New Evangelization 7

Hey folks! We’re finally at the end of journey through Cardinal Dolan’s speech last week about the New Evangelization. The full speech is here, and don’t forget to read Part 1 & Part 2!  Let’s get right into the last part of the Cardinal’s speech.

Pillar 7

“Joy, love . . . and, last point . . . sorry to bring it up, . . . but blood.”

Blood. What we’re talking about here is, of course, martyrdom. In his speech, Cardinal Dolan referenced the connection between the color of his biretta he wears as a Cardinal (red) with his call to shed his blood for the sake of the Church and the spread of the Faith. Let us pray that he will never have to take that step, but that if he does he has the courage to accomplish God’s will.

“The blood of the martyrs is the seed of the church,” Tertullian tells us in Apologeticum. The witness of the Church’s martyrs shouts out to people and evangelizes in a way that words never could. Eleven of the 12 Apostles died a martyr’s death, all choosing to die for our faith rather than live without it. My patron saint, St. Sebastian, was martyred in the early church during the Roman persecutions. Our Church’s history is riddled with examples of men and women shedding their blood for Christ and His Church.

Martyrdom, however, is not something reserved only for Cardinals and Popes. We all must be ready to shed our blood for Christ. Thankfully, many of us will never be asked to shed our blood for our Faith. But that doesn’t mean that we cannot be martyrs. Several bishops have predicted coming persecution for the American Church, where clergy and laity alike could be arrested for proclaiming the Truth. Among those bishops are Cardinal Burke and Bishop Aquila of Fargo, ND.

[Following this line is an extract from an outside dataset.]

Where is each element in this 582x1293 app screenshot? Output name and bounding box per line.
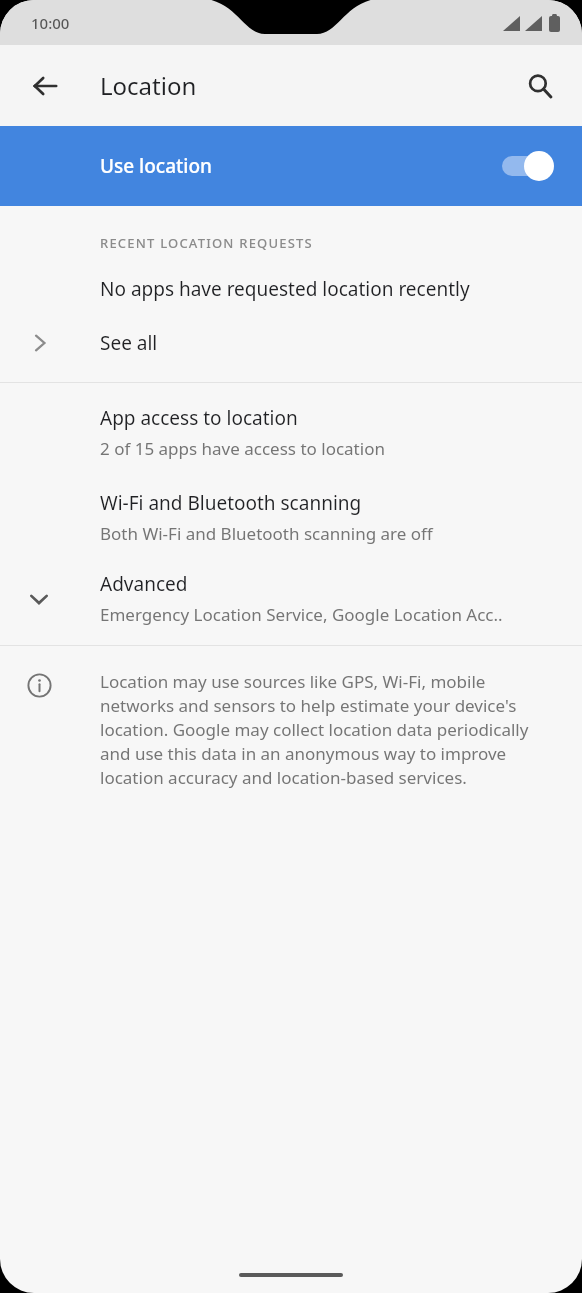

Taking a look at current events makes it obvious that this is where our country is headed. Sure, the current HHS mandate may yet be tossed away, or at least provide true exemptions for religious employers. But the attack on our Church will not end there. A time is coming, earlier rather than later, when we will be faced with a choice: either be true to the Church or follow the law. The HHS mandate is only the beginning of the war on the Church. We must be prepared to fight this battle!

What a wonderful thing to think about heading into Lent, right? (BTW, Ash Wednesday is tomorrow. Ready to explain those ashes? I found this piece by Mark Hart to be extremely helpful :)) That brings us to the other reason for this post – Lent. Most years, I hear a lot of people talk about giving something up, fasting from something. I am right on board with that. But not drinking coffee for 40 days really only deals with 1 of the 3 pillars of Lent: Prayer, Fasting, and Almsgiving.

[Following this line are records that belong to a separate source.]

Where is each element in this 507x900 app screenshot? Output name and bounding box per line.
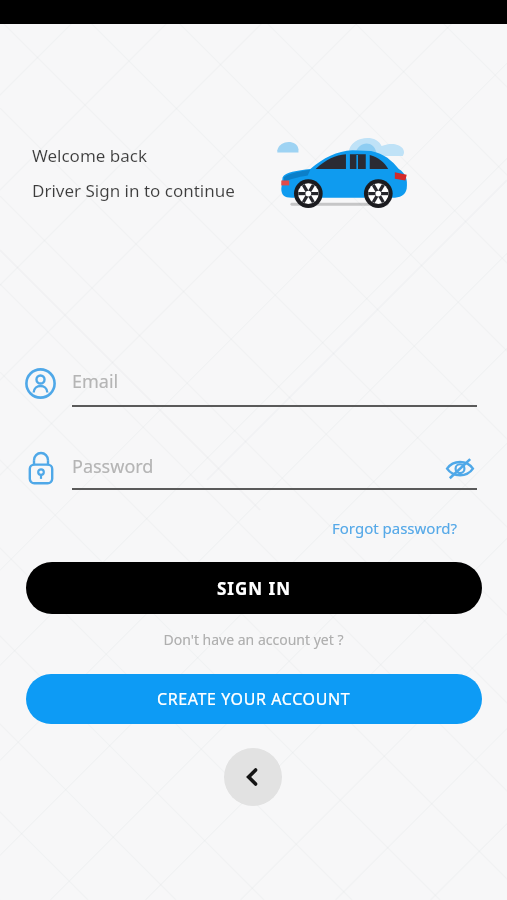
button[interactable]: Password [0,443,507,495]
staticText: Email [72,369,119,394]
staticText: Password [72,454,154,479]
staticText: Don't have an account yet ? [0,630,507,649]
button[interactable]: CREATE YOUR ACCOUNT [26,674,482,724]
staticText: Forgot password? [332,518,458,538]
button[interactable]: Show password [443,451,477,485]
button[interactable]: Back [224,748,282,806]
other: Password [27,451,55,485]
other: Email [25,368,56,399]
staticText: SIGN IN [217,577,291,600]
button[interactable]: Email [0,358,507,410]
staticText: Welcome back [32,144,148,167]
button[interactable]: Forgot password? [330,516,460,540]
staticText: CREATE YOUR ACCOUNT [157,688,351,710]
button[interactable]: SIGN IN [26,562,482,614]
staticText: Driver Sign in to continue [32,179,235,202]
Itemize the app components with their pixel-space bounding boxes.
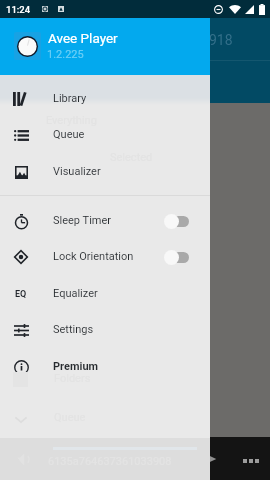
staticText: Premium [53, 360, 99, 373]
button[interactable]: Queue [0, 116, 210, 153]
staticText: Queue [53, 128, 85, 141]
staticText: 11:24 [6, 4, 31, 15]
staticText: EQ [15, 289, 27, 300]
button[interactable]: Library [0, 80, 210, 117]
staticText: 918 [209, 32, 233, 48]
staticText: Sleep Timer [53, 214, 112, 227]
button[interactable]: EQ [0, 275, 210, 312]
button[interactable]: Play [203, 452, 217, 466]
staticText: Equalizer [53, 287, 98, 300]
staticText: Library [53, 92, 87, 105]
button[interactable]: Visualizer [0, 153, 210, 190]
button[interactable]: Sleep Timer [0, 202, 210, 239]
button[interactable]: Settings [0, 311, 210, 348]
staticText: Settings [53, 323, 94, 336]
button[interactable]: Toggle [164, 248, 189, 266]
button[interactable]: Avee Player [14, 32, 41, 60]
staticText: Avee Player [48, 30, 118, 46]
staticText: 1.2.225 [47, 48, 84, 61]
button[interactable]: Toggle [164, 212, 189, 230]
staticText: Visualizer [53, 165, 101, 178]
button[interactable]: Premium [0, 348, 210, 385]
button[interactable]: Lock Orientation [0, 238, 210, 275]
staticText: Lock Orientation [53, 250, 134, 263]
button[interactable]: Recent apps [243, 459, 259, 463]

In order to best participate in Lent, we should reflect on ways we can progress in all three areas of prayer, fasting, and almsgiving. I’ve found it effective to couple up those pillars. For example, this Lent I will be fasting from watching TV shows. Instead of watching TV, I’ve decided to pray with Scripture more. I found a good “Read the Bible in a Year” plan here (FYI, this one also includes part of the Catechism to finish that in a year too!). See how that works? It’s like killing two birds with one stone.

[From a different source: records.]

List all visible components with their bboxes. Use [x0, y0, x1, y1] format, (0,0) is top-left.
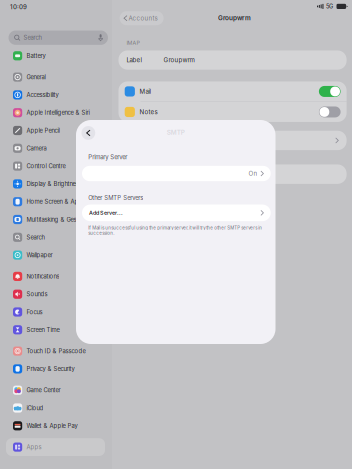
button[interactable]: Camera — [0, 139, 105, 157]
staticText: IMAP — [126, 40, 140, 46]
button[interactable]: Apple Pencil — [0, 122, 105, 139]
staticText: iCloud — [26, 404, 43, 412]
button[interactable]: Home Screen & App Library — [0, 193, 105, 211]
staticText: Camera — [26, 145, 46, 152]
button[interactable]: Accounts — [120, 11, 164, 25]
button[interactable]: Sounds — [0, 285, 105, 303]
staticText: Notifications — [26, 273, 59, 280]
staticText: SMTP — [167, 129, 185, 136]
button[interactable]: Game Center — [0, 381, 105, 399]
button[interactable]: Add Server... — [82, 205, 271, 221]
button[interactable]: Control Centre — [0, 157, 105, 175]
staticText: General — [26, 74, 45, 81]
staticText: Search — [26, 234, 44, 241]
button[interactable]: Notifications — [0, 268, 105, 285]
staticText: Apple Intelligence & Siri — [26, 109, 89, 116]
staticText: Wallpaper — [26, 252, 52, 259]
staticText: 5G — [326, 3, 333, 10]
staticText: Other SMTP Servers — [88, 194, 143, 202]
staticText: Add Server... — [89, 210, 123, 216]
button[interactable]: General — [0, 68, 105, 86]
staticText: Apps — [26, 444, 41, 451]
button[interactable]: Touch ID & Passcode — [0, 342, 105, 360]
button[interactable]: iCloud — [0, 399, 105, 417]
staticText: Multitasking & Gestures — [26, 216, 89, 223]
staticText: Wallet & Apple Pay — [26, 422, 77, 429]
staticText: Accounts — [129, 14, 158, 22]
staticText: If Mail is unsuccessful using the primar… — [88, 225, 262, 236]
button[interactable]: Wallpaper — [0, 246, 105, 264]
button[interactable]: Wallet & Apple Pay — [0, 417, 105, 435]
button[interactable]: Back — [81, 125, 96, 141]
staticText: Touch ID & Passcode — [26, 348, 85, 355]
staticText: Display & Brightness — [26, 180, 81, 188]
staticText: Apple Pencil — [26, 127, 59, 134]
staticText: Groupwrm — [164, 56, 194, 64]
button[interactable]: On — [82, 166, 271, 181]
button[interactable]: Search — [0, 228, 105, 246]
staticText: On — [248, 170, 258, 177]
button[interactable]: Accessibility — [0, 86, 105, 104]
staticText: Accessibility — [26, 91, 58, 98]
staticText: Mail — [140, 88, 150, 95]
button[interactable]: Screen Time — [0, 321, 105, 339]
staticText: Game Center — [26, 387, 60, 394]
staticText: Label — [126, 56, 142, 64]
staticText: Search — [23, 34, 41, 41]
button[interactable]: Privacy & Security — [0, 360, 105, 378]
staticText: 10:09 — [10, 3, 27, 11]
button[interactable]: Apple Intelligence & Siri — [0, 104, 105, 122]
staticText: Privacy & Security — [26, 365, 74, 372]
button[interactable]: Display & Brightness — [0, 175, 105, 193]
staticText: Control Centre — [26, 163, 65, 170]
staticText: Home Screen & App Library — [26, 198, 101, 205]
staticText: Groupwrm — [218, 14, 251, 22]
staticText: Screen Time — [26, 326, 59, 333]
staticText: Primary Server — [88, 153, 127, 161]
button[interactable]: Apps — [0, 438, 105, 456]
button[interactable]: Battery — [0, 47, 105, 65]
button[interactable]: Multitasking & Gestures — [0, 211, 105, 228]
staticText: Battery — [26, 52, 45, 59]
staticText: Focus — [26, 308, 42, 316]
button[interactable]: Focus — [0, 303, 105, 321]
staticText: Sounds — [26, 291, 47, 298]
staticText: Notes — [140, 108, 158, 116]
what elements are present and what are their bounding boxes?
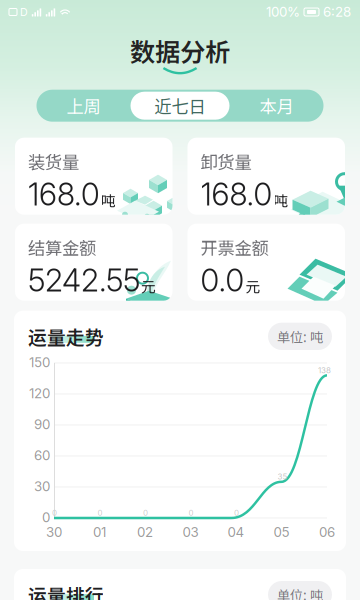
staticText: 02 xyxy=(137,524,153,540)
button[interactable]: 结算金额 xyxy=(15,224,172,301)
staticText: 0 xyxy=(52,508,57,518)
staticText: 120 xyxy=(29,385,50,402)
staticText: 90 xyxy=(34,416,50,432)
staticText: 168.0 xyxy=(28,176,100,213)
button[interactable]: 卸货量 xyxy=(188,138,345,215)
staticText: 结算金额 xyxy=(28,235,96,260)
staticText: 30 xyxy=(34,478,50,494)
staticText: 04 xyxy=(228,524,244,540)
button[interactable]: 上周 xyxy=(36,90,130,122)
staticText: 运量走势 xyxy=(28,323,104,350)
staticText: 03 xyxy=(182,524,198,540)
staticText: 吨 xyxy=(274,189,288,210)
staticText: 05 xyxy=(274,524,290,540)
staticText: 01 xyxy=(93,524,106,540)
staticText: 06 xyxy=(319,524,335,540)
staticText: 35 xyxy=(278,472,288,482)
button[interactable]: 本月 xyxy=(230,90,324,122)
staticText: D xyxy=(20,6,28,18)
staticText: 30 xyxy=(46,524,62,540)
staticText: 单位: 吨 xyxy=(277,327,323,346)
staticText: 卸货量 xyxy=(200,149,252,174)
staticText: 168.0 xyxy=(200,176,272,213)
staticText: 0 xyxy=(234,508,239,518)
staticText: 0 xyxy=(188,508,194,518)
staticText: 138 xyxy=(318,365,331,375)
staticText: 6:28 xyxy=(323,4,351,20)
staticText: 150 xyxy=(29,354,50,370)
staticText: 0 xyxy=(42,509,50,526)
staticText: 本月 xyxy=(260,93,294,118)
button[interactable]: 单位: 吨 xyxy=(268,581,332,600)
staticText: 元 xyxy=(246,275,260,296)
button[interactable]: 近七日 xyxy=(130,92,230,120)
staticText: 0 xyxy=(143,508,148,518)
button[interactable]: 装货量 xyxy=(15,138,172,215)
staticText: 数据分析 xyxy=(130,32,230,69)
button[interactable]: 单位: 吨 xyxy=(268,323,332,350)
staticText: 5242.55 xyxy=(28,262,140,299)
staticText: 吨 xyxy=(101,189,116,210)
staticText: 单位: 吨 xyxy=(277,585,323,600)
staticText: 100% xyxy=(266,4,300,20)
button[interactable]: 开票金额 xyxy=(188,224,345,301)
staticText: 开票金额 xyxy=(200,235,268,260)
staticText: 0.0 xyxy=(200,262,244,299)
staticText: 元 xyxy=(141,275,156,296)
staticText: 上周 xyxy=(66,93,100,118)
staticText: 装货量 xyxy=(28,149,79,174)
staticText: 0 xyxy=(98,508,102,518)
staticText: 近七日 xyxy=(154,93,206,118)
staticText: 运量排行 xyxy=(28,581,104,600)
staticText: 60 xyxy=(34,447,50,464)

So, what things do you do routinely that are unnecessary? Do you watch way too much TV like me? How about Facebook? Fast from that, and in place of it take up some prayerful activity. For the almsgiving part, maybe pick up a CRS Ricebowl from your parish tomorrow and fill it with loose change.

One more idea to cover all 3: Skip your morning Dunkin Donuts run for Lent. Fast from your coffee, then give that money to charity. Then, with the time you save by not making that extra stop in the morning, pray a Rosary daily, or head to daily Mass if you can!

Now, last week I promised an announcement of some sort. Well, here it is: every week during Lent (and maybe beyond) I’ll post a reflection on the Sunday readings. Look for them around Thursday of Friday each week (maybe you could even make that part of your Lenten observance; it would definitely be penitential to read what I have to say).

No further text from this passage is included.